Chaucer borrowed some of the feelings expressed in this song from Petrarch’s S’amor non e, che dunque e quel ch’io sento.  Here is Petrarch’s version:

What do I feel if this is not love?
But if it is love, God, what thing is this?
If good, why this effect: bitter, mortal?
If bad, then why is every suffering sweet?

If I desire to burn, why tears and grief?
If my state’s evil, what’s the use of grieving?
O living death, O delightful evil,
how can you be in me so, if I do not consent?

And if I consent, I am greatly wrong in sorrowing.
Among conflicting winds in a frail boat
I find myself on the deep sea without a helm,

so light in knowledge, so laden with error,
that I do not know what I wish myself,
and tremble in midsummer, burn in winter.

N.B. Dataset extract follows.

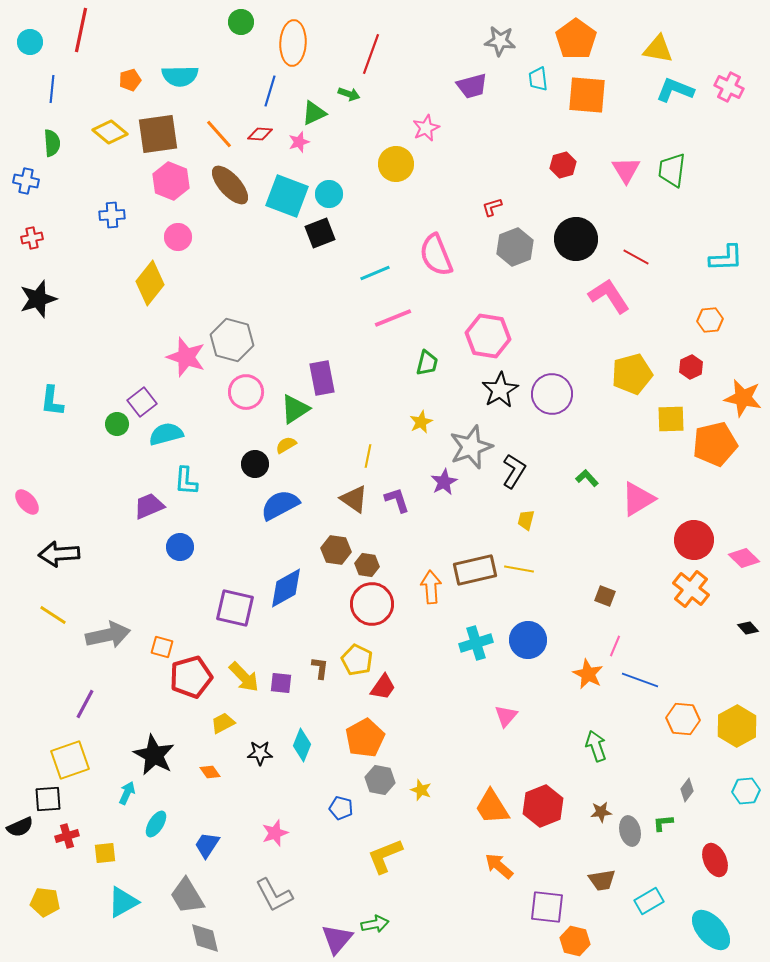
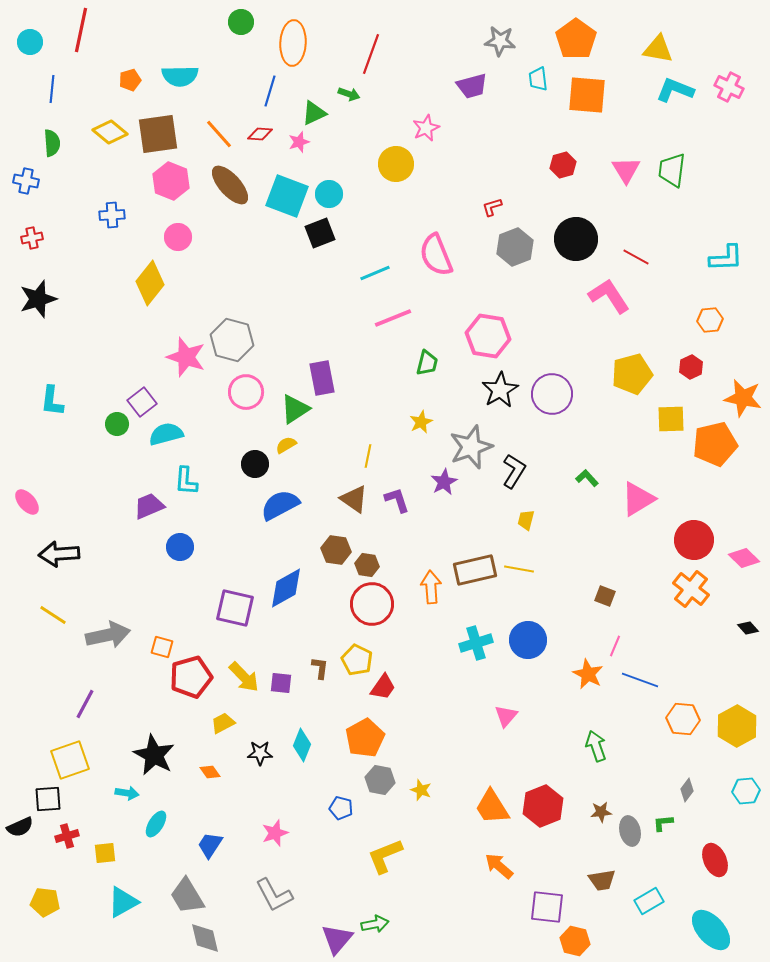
cyan arrow at (127, 793): rotated 75 degrees clockwise
blue trapezoid at (207, 845): moved 3 px right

While I was reading both poems, a song from Haddaway came to mind. I have included a link to video and the lyrics are

What is love?
Oh baby, don’t hurt me
Don’t hurt me
No more

Oh baby, don’t hurt me, don’t hurt me
No more
What is love?
Yeah

No, I don’t know why you’re not fair
I give you my love, but you don’t care
So what is right and what is wrong?
Gimme a sign

What is love?
Oh baby, don’t hurt me
Don’t hurt me
No more

What is love?
Oh baby, don’t hurt me
Don’t hurt me
No more

Whoa, whoa, whoa, whoa, whoa, whoa, oh, oh
Whoa, whoa, whoa, whoa, whoa, whoa, oh, oh

Oh, I don’t know, what can I do?
What else can I say? It’s up to you
I know we’re one, just me and you
I can’t go on

What is love?
Oh baby, don’t hurt me
Don’t hurt me
No more

What is love?
Oh baby, don’t hurt me
Don’t hurt me
No more

Whoa, whoa, whoa, whoa, whoa, whoa, oh, oh
Whoa, whoa, whoa, whoa, whoa, whoa, oh, oh

What is love?
What is love?
What is love?
Oh baby, don’t hurt me
Don’t hurt me
No more

Don’t hurt me
Don’t hurt me

I want no other, no other lover
This is our life, our time
If we are together, I need you forever
Is it love?

What is love?
Oh baby, don’t hurt me
Don’t hurt me
No more

What is love?
Oh baby, don’t hurt me
Don’t hurt me
No more
Yeah, yeah

Whoa, whoa, whoa, whoa, whoa, whoa, oh, oh
Whoa, whoa, whoa, whoa, whoa, whoa, oh, oh

What is love?
Oh baby, don’t hurt me
Don’t hurt me
No more

What is love?
Oh baby, don’t hurt me
Don’t hurt me
No more (whoa, whoa)

Oh baby, don’t hurt me
Don’t hurt me
No more (whoa, whoa)

Oh baby, don’t hurt me
Don’t hurt me
No more
What is love?

In conclusion, Chaucer and Petrarch are posing the question that we are still questioning today.  What is love and why does it have to hurt so bad when it is wrong?  We are afflicted with a deep, uncontrollable thirst that leaves us wanting more.